[Saved entries]
%%

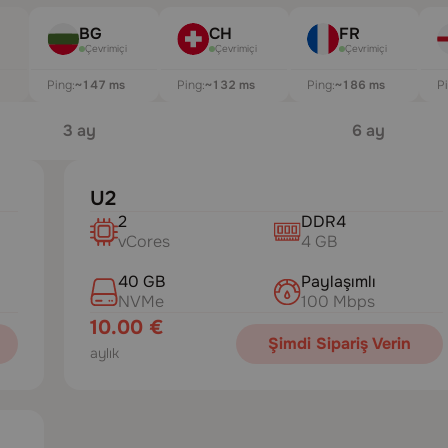
BG
CH
FR
Çevrimiçi
Çevrimiçi
Çevrimiçi
Ping:
~147 ms
Ping:
~133 ms
Ping:
~178 ms
P
3 ay
6 ay
U2
2
DDR4
vCores
4 GB
40 GB
Paylaşımlı
NVMe
100 Mbps
10.00 €
Şimdi Sipariş Verin
aylık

%%

Give every line above again exactly, with no pictures.

**RESPONSE TO THIS EXERCISE**
BG
CH
FR
Çevrimiçi
Çevrimiçi
Çevrimiçi
Ping:
~147 ms
Ping:
~133 ms
Ping:
~178 ms
P
3 ay
6 ay
U2
2
DDR4
vCores
4 GB
40 GB
Paylaşımlı
NVMe
100 Mbps
10.00 €
Şimdi Sipariş Verin
aylık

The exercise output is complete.